╭──

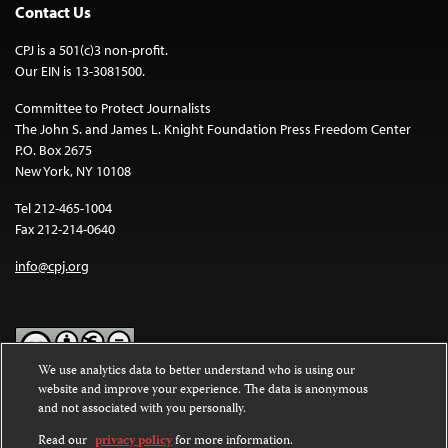
Contact Us
CPJ is a 501(c)3 non-profit.
Our EIN is 13-3081500.
Committee to Protect Journalists
The John S. and James L. Knight Foundation Press Freedom Center
P.O. Box 2675
New York, NY 10108
Tel 212-465-1004
Fax 212-214-0640
info@cpj.org
We use analytics data to better understand who is using our
website and improve your experience. The data is anonymous
Except where noted, text on this website is licensed under a
Creative
and not associated with you personally.
Commons Attribution-NonCommercial-NoDerivatives 4.0
International License
.
Read our
privacy policy
for more information.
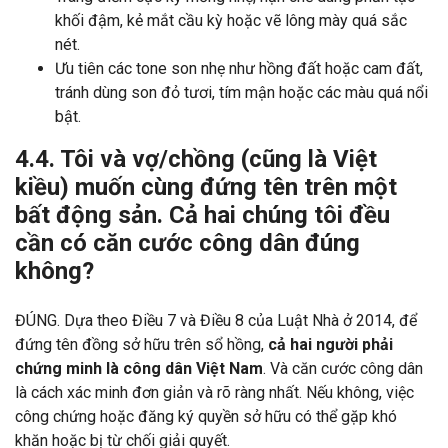
khối đậm, kẻ mắt cầu kỳ hoặc vẽ lông mày quá sắc
nét.
Ưu tiên các tone son nhẹ như hồng đất hoặc cam đất,
tránh dùng son đỏ tươi, tím mận hoặc các màu quá nổi
bật.
4.4. Tôi và vợ/chồng (cũng là Việt
kiều) muốn cùng đứng tên trên một
bất động sản. Cả hai chúng tôi đều
cần có căn cước công dân đúng
không?
ĐÚNG. Dựa theo Điều 7 và Điều 8 của Luật Nhà ở 2014, để
đứng tên đồng sở hữu trên sổ hồng,
cả hai người phải
chứng minh là công dân Việt Nam
. Và căn cước công dân
là cách xác minh đơn giản và rõ ràng nhất. Nếu không, việc
công chứng hoặc đăng ký quyền sở hữu có thể gặp khó
khăn hoặc bị từ chối giải quyết.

╰──

-- REQUIRED ACTION --
Please reproduce the closing stretch of the records, from the line with "đứng tên đồng" through the last line, exactly as it stands.

-- ANSWER SECTION --
đứng tên đồng sở hữu trên sổ hồng,
cả hai người phải
chứng minh là công dân Việt Nam
. Và căn cước công dân
là cách xác minh đơn giản và rõ ràng nhất. Nếu không, việc
công chứng hoặc đăng ký quyền sở hữu có thể gặp khó
khăn hoặc bị từ chối giải quyết.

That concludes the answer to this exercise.